Легкость и радость испарились. Стало зябко. Речная вода вместе с пылью забрала и тепло. Как наползал на голое тело озноб, так душу медленно затягивал стыд. Он нахально забил восторг, выжег веселье. Не осталось и следа от тех радостных эмоций, с которыми Мишка уходила с поляны.
Как она могла забыть о своей миссии? Неужели она пожертвует сиюминутным развлечением ради большой цели? Нет. Сначала надо разобраться с делом, а потом она будет иметь полное право бегать и играть, сколько ей захочется. Не отвлекаться, не сбиваться. А то расслабилась. Смеялась вместе с одним из врагов! Даже потрогать его захотела! Что это на нее нашло?
Когда могла, она старалась избегать мужских прикосновений. Они почти всегда приносили ей только боль и грязь. Охранники, тюремщики, работорговцы… Все одинаковые. И местные мужчины не исключение. Не должны быть исключением. Она не дура. Прекрасно знает, какие мысли в голове у этого Микана. У него в глазах все написано было. Да, в его лице не было конкретного намерения, или сальности, или явной похоти. Но это ничего не меняет. Одно только удивляло – собственная на него реакция. «Ну ты даешь, Мишка… Одно ласковое слово, один ласковый жест и ты расслабилась». Медведица сплюнула в сердцах и выругалась. С каких пор она стала звать себя «Мишкой»?! Ей нужно собраться и сосредоточиться на задании. Не отвлекаться, не сбиваться.

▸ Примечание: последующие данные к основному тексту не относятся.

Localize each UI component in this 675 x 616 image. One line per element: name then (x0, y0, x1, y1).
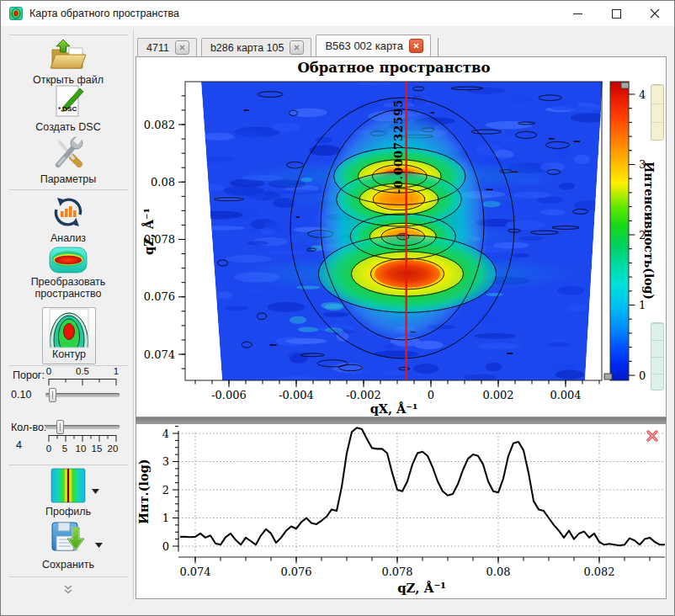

Она встала с камня и напялила на себя грязную уже одежду. Нужно будет сегодня выстирать. Мишка сбегала быстро в домик и вернулась к реке. Она яростно натирала куском мыла серую ткань. Быстро светлели травяные пятна на коленях. Мыльная пена браво уничтожала следы недавнего баловства. Медведица закусила губу. Вот так, еще немного, и будет чисто. Словно ничего и не было. Так правильно.
Она бы сейчас ни за что не призналась даже самой себе в том, что если бы ей снова представилась возможность выбора принимать ли тот шуточный вызов, она бы вышла на бой с охотником.

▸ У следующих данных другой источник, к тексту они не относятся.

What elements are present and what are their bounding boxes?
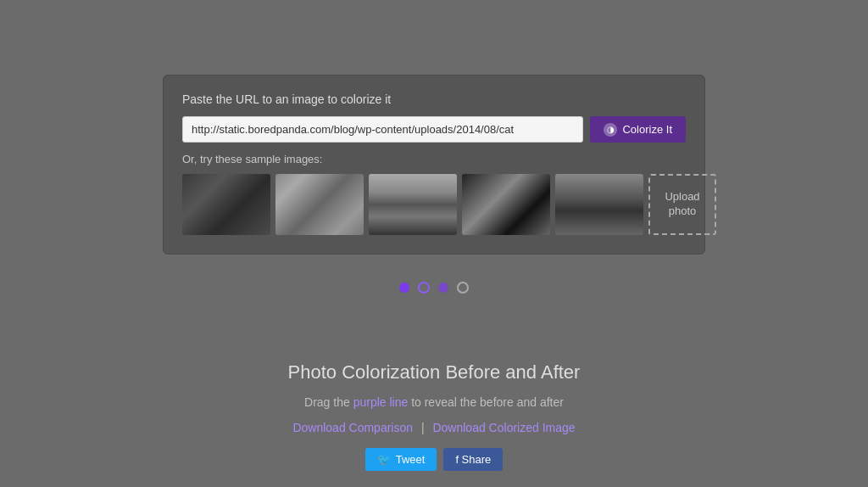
dot-1 <box>399 283 409 293</box>
upload-photo-button[interactable]: Upload photo <box>648 174 716 235</box>
dots-row <box>399 282 469 294</box>
separator: | <box>421 421 425 434</box>
facebook-share-button[interactable]: f Share <box>443 448 503 471</box>
drag-label: Drag the purple line to reveal the befor… <box>288 395 581 409</box>
upload-photo-label: Upload photo <box>650 190 715 219</box>
colorize-icon: ◑ <box>604 123 617 137</box>
twitter-icon: 🐦 <box>377 453 391 466</box>
download-comparison-link[interactable]: Download Comparison <box>292 421 413 434</box>
download-links: Download Comparison | Download Colorized… <box>288 421 581 434</box>
thumbnails-row: Upload photo <box>182 174 686 235</box>
social-row: 🐦 Tweet f Share <box>288 448 581 471</box>
drag-label-highlight: purple line <box>353 395 409 409</box>
url-input[interactable] <box>182 116 583 143</box>
card-title: Paste the URL to an image to colorize it <box>182 92 686 106</box>
sample-label: Or, try these sample images: <box>182 153 686 165</box>
colorize-card: Paste the URL to an image to colorize it… <box>163 75 705 255</box>
drag-label-prefix: Drag the <box>304 395 353 409</box>
tweet-button[interactable]: 🐦 Tweet <box>365 448 437 471</box>
download-colorized-link[interactable]: Download Colorized Image <box>432 421 575 434</box>
colorize-label: Colorize It <box>622 123 672 136</box>
sample-thumb-3[interactable] <box>369 174 457 235</box>
sample-thumb-5[interactable] <box>555 174 643 235</box>
sample-thumb-2[interactable] <box>275 174 364 235</box>
url-row: ◑ Colorize It <box>182 116 686 143</box>
dot-2 <box>418 282 430 294</box>
dot-4 <box>457 282 469 294</box>
bottom-section: Photo Colorization Before and After Drag… <box>288 361 581 471</box>
before-after-title: Photo Colorization Before and After <box>288 361 581 383</box>
sample-thumb-4[interactable] <box>462 174 550 235</box>
facebook-share-label: f Share <box>455 453 491 466</box>
sample-thumb-1[interactable] <box>182 174 270 235</box>
drag-label-suffix: to reveal the before and after <box>408 395 564 409</box>
tweet-label: Tweet <box>396 453 426 466</box>
dot-3 <box>438 283 448 293</box>
colorize-button[interactable]: ◑ Colorize It <box>590 116 686 143</box>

Яра прибежала в домик. Хлопнула об косяк несчастная дверь. Девушка прошла к окну и оперлась руками об обеденный стол. Пейзаж за окном расплывался перед глазами. Яра стиснула зубы. По щекам покатились первые слезинки. Не смогла удержать. Все силы ушли на то, чтоб хоть чуть-чуть унять дрожь в руках и сдержать всхлипы, судорожно рвущиеся из груди.
К реке она не пошла. Не хотелось снова видеть соперницу. Ну почему он так на нее смотрит? Что в ней такого особенного? Яра столько лет его ждала. Надеялась.

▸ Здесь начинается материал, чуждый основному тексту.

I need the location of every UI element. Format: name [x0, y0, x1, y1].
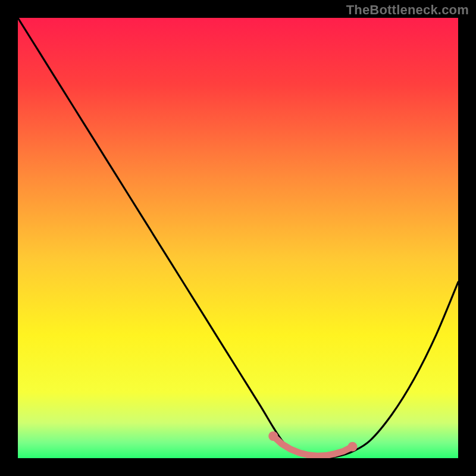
optimal-range-markers — [268, 431, 357, 456]
optimal-range-band — [273, 436, 352, 456]
watermark-text: TheBottleneck.com — [346, 2, 469, 18]
chart-frame: TheBottleneck.com — [0, 0, 476, 476]
optimal-range-end-dot — [268, 431, 278, 441]
optimal-range-end-dot — [347, 442, 357, 452]
plot-area — [18, 18, 458, 458]
bottleneck-curve — [18, 18, 458, 458]
curve-layer — [18, 18, 458, 458]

Микану было семнадцать лет, когда в деревню привезли осиротевших найденышей Яру и Айгира. Ей было три года. Он всегда был рядом. Стал им с братом лучшим другом и помощником.
Микан был старше Айгира на четыре года и казался Яре колоссом, опорой. Таким серьезным и сильным. Не чета ее братцу, обладавшему вздорным и взрывным характером. Айгир, конечно, заботился о ней насколько мог в свои тринадцать лет, но иногда доводил Яру до белого каления. Насколько сильно Яра любила брата, настолько же сильно ей иногда хотелось его пристукнуть. Сколько раз Микан утешал ее после их ссор? Не сосчитать. Девочка смотрела на него, как на божество. Как на лучшего.
Да ведь он и есть лучший! Добрый и сильный. Яра нежилась от его улыбки, как котенок под лучиками солнца. Впитывала его ласку, теплоту.
Девушка росла. А вместе с ней росли и ее чувства. Хотелось все большего. Хотелось заботиться о нем. Хотелось быть с ним всегда. Яра знала его лучше многих в деревне. Что он любит есть, какие шнурки для волос ему больше нравятся. Какую кожу для нового ремня он выберет…
И она ждала. Надеялась, что когда вырастет, все изменится.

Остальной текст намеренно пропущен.